Mi chiedo: come può questa città universitaria, che nel 1987 ha lasciato che fosse dismessa l'unica linea ferroviaria che la raggiungeva, non cogliere l'ironia di avere oggi, ventiquattro anni dopo, un trenino? Un trenino su gomma, insomma un furgoncino che traina un rimorchio dondolante, che percorre il centro storico su e giù, avanti e indietro, senza destinazione, così, per divertimento. Come al luna park.

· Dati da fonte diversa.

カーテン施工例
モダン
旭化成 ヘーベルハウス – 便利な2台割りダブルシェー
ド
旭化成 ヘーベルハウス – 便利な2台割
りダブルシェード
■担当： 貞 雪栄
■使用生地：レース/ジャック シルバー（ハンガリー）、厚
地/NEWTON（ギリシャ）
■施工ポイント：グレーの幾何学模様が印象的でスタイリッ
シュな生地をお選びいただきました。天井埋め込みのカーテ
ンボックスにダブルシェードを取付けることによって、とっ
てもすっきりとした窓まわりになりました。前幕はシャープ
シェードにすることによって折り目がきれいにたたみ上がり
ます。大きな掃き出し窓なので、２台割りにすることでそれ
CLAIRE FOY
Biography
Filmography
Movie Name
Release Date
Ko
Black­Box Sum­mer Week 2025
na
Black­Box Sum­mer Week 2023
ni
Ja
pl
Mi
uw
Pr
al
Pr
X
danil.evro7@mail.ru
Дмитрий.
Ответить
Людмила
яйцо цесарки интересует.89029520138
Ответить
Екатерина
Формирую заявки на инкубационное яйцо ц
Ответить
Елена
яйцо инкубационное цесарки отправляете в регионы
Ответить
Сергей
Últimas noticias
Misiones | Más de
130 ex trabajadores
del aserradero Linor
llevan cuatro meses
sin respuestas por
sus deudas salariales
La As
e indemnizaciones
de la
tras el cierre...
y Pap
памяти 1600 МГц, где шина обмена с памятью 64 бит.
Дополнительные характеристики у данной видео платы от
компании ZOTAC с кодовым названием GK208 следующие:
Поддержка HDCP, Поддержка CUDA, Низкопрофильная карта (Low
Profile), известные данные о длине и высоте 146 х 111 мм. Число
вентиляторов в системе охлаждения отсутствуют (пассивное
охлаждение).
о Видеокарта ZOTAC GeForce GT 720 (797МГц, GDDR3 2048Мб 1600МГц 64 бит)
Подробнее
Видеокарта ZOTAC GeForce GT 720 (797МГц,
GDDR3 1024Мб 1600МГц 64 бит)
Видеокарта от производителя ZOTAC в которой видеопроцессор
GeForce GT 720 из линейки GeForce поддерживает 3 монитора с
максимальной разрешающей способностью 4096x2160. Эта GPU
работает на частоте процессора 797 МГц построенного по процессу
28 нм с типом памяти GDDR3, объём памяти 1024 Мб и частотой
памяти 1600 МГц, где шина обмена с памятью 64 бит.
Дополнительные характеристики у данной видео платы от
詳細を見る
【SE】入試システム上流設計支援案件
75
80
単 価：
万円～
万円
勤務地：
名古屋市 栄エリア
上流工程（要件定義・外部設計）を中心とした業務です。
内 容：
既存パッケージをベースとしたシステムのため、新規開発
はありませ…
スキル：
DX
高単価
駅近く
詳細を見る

In fondo c'è una coerenza in tutto questo. Perché il centro storico di Urbino, abbandonato ai pochi turisti e agli studenti, svuotato di abitanti e di senso, a un luna park assomiglia già da tempo.
Ci mancava solo il trenino.

lunedì 28 marzo 2011

Tempo

[...] diciamo, Ieri, ma è come se dicessimo, Mille anni fa, il tempo non è una corda che si può misurare a nodi, il tempo è una superficie obliqua e oscillante che solo la memoria riesce a far muovere e avvicinare.

[José Saramago, Il vangelo secondo Gesù Cristo]

sabato 12 marzo 2011

Tango cabaret

Tango è silenzio e dialogo muto.
A volte però anche una risata...


sabato 5 marzo 2011

Traspié

Si può ballare un vals con traspié?
Nel dubbio, intanto ci provo; e funziona...

venerdì 13 agosto 2010

Tuffo nella Neretva

Acqua fredda ghiacciata, dopo pochi secondi paralizza le cosce, poi i piedi, quindi le mani. Conviene virare verso terra, prima che la corrente abbia la meglio.
L'acqua scorre veloce; è verde. Forse troppo verde. Con tutto il male che c'è stato tra gli uomini, è difficile pensare che si sia rispettato un fiume. Quali veleni scorrono sotto la sua superficie? Sulla pelle sento un odore strano; ma forse è solo paura.
Ventuno metri più in alto, un ragazzo si sporge oltre la balaustra, ancora troppo bianca e troppo poco credibile, del nuovo Ponte Vecchio; in un cappello raccoglie le offerte dei turisti, raggiunta una cifra sufficiente si tufferà. Però, sarà la crisi, passa un quarto d'ora e il tuffatore risale oltre la ringhiera. Se ne va al bar.

domenica 17 maggio 2009

Tolleranza

Ancora una volta in trasferta senza Zingarelli, mi affido a TheFreeDictionary; e per questa riflessione scelgo oggi, 17 maggio, Giornata mondiale contro l'omofobia - una delle forme dell'Intolleranza - omofobica, religiosa, razziale, linguistica - a cui assistiamo quotidianamente.

Reagiamo, allora, con Tolleranza:
1. Rispetto delle opinioni diverse dalle proprie
2. Indulgenza. Comprensione. Atteggiamento comprensivo.
3. Capacità di sopportazione.
4. Scarto. Divergenza. Massima variazione ammessa rispetto a un valore.
5. Capacità dell'organismo di sopportare gli effetti di una sostanza.


Siamo "tolleranti":
5. La nostra società-organismo è in grado di sopportare gli effetti di una sostanza. Sostanza estranea. Sostanza (almeno potenzialmente) nociva. Sostanza diversa da noi. Ma fino a che punto la potrà sopportare? Quando avremo ragione di esplodere, quando il nostro organismo si sentirà in diritto di non sopportare più? E allora, cosa accadrà?
4. Siamo tolleranti nei confronti della divergenza da una norma che ci siamo dati e che ci aspettiamo sia condivisa. Chi non la condivide devia dalla normalità, è diverso. Siamo disponibili ad ammettere una variazione, a tollerarla; ma fino a un certo punto, fino a che lo scarto non supera la massima variazione ammessa rispetto a un valore, il nostro. E poi?
3. Siamo capaci di sopportare. Anche se chi è sopportato forse non lo merita. Anche se chi ci obbliga a sopportarlo potrebbe, forse dovrebbe fare uno sforzo per venirci incontro. Certo, la nostra capacità di sopportazione ha un limite...
2. Siamo indulgenti. Siamo comprensivi. Perdoniamo, insomma. Anche se.... eccetera, eccetera.
1. Ma allora, visti 5, 4, 3 e 2, rispettiamo davvero le opinioni diverse dalle nostre? La tolleranza è vera apertura? E' vera comprensione? E' un modo per mettere in discussione le proprie certezze?

No, non lo è. Tolleranza è credere di essere nel giusto. Tolleranza è (mal)sopportazione. Tolleranza è una parola pericolosa.